Can Human Day Traders Beat HFT Manipulation?

A man named Dan Sullivan, a former Chicago Mercantile Exchange floor trader, recently disclosed a manipulative experience. Sullivan bought and sold derivatives based LIBOR interest rate. Recently, Big Banks have been accused of manipulating the LIBOR rate. Back in 2008, Sullivan received a text message that indicated Lehman's was going under. Based on prior positioning with his derivatives, Sullivan expected to make one million dollars when the new LIBOR number came out the next morning. Knowing how the LIBOR figure is used and the likely collapse of Lehman, he was very sure of himself.

What happened that morning? The LIBOR number was mostly the same. There wasn't a significant increase or decrease. Sullivan was dumbfounded. In hindsight, it became clear - the banks had lied about the number. Many traders are suing because of the alleged deception.

Scott Patterson, Wall Street Journal report and author of the popular Dark Pools high frequency trading book, was recently interview by Brian Lehrer of NPR. High frequency trading computers are responsible for 60% to 70% of all trading today. As such, HFT trades make up the majority of the liquidity. These computers send in massive waves of orders to buy and sell futures, stocks, options, etc. Instead of humans handling orders, this incredibly fast pace has left regulators in the dust. While the markets are theoretically regulated by the FCC and CTFC, they lack the computing resources, manpower and funding to properly supervise.

Without regulation, you have manipulation. Let's say Greece defaults and a big move in the currency markets results. The high frequency algorithms will see this occur and positions will immediately change. When high volatility occurs, the HFT systems are able to pull out. Because of the liquidity caused by HFT, the markets would grind to a halt. Look up "splash crash" to see what researchers say about this hypothetical scenario. Sure, regulators could say that the HFT systems cannot pull out during a crisis, but again, this is a complex enforcement issue.

We will now look at a third manipulation scenario. Major news events and company press releases can greatly affect financial markets. This results in instant volatility across the world's most popular stocks, futures and currencies. Laws and policies are in place to prevent this type of information dissemination. What happens when an insider lets a trading friend know the Apple third-quarter profit figures prior to the public announcement? This trader friend can now place trades anticipating the financial reaction. This trader can also share this information with others. To leak, only a few seconds are required considering the speed at which we are able to communicate today. There are many hands announcements must pass through before they become public knowledge.

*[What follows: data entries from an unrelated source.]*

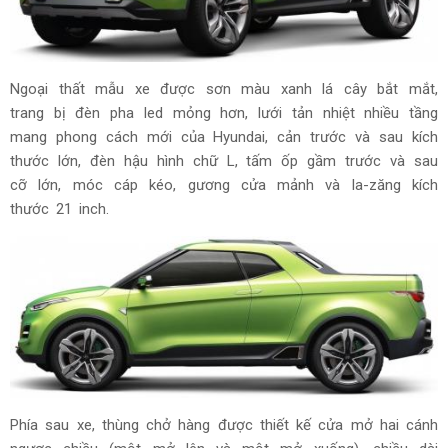
Ngoại thất mẫu xe được sơn màu xanh lá cây bắt mắt,
trang bị đèn pha led mỏng hơn, lưới tản nhiệt nhiều tầng
mang phong cách mới của Hyundai, cản trước và sau kích
thước lớn, đèn hậu hình chữ L, tấm ốp gầm trước và sau
cỡ lớn, móc cáp kéo, gương cửa mảnh và la-zăng kích
thước 21 inch.
Phía sau xe, thùng chở hàng được thiết kế cửa mở hai cánh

Retail traders, those who trade from home as a hobby or as fulltime income, are also at risk when it comes to manipulation. These traders must be aware of the instability imposed by high frequency trading. Humans looking to position themselves within a fast past world of automated, algorithmic buying and selling should consider a trading education. Such training teaches strategies that recognize manipulation and work alongside it.

High Frequency Trading is here to stay. Even though governments may improve trade monitoring technology, the speed at which automated systems develop far outpaces the cumbersome paradigm. Sure, governments recognize how HFT have become intertwined and necessary function of electronic trading.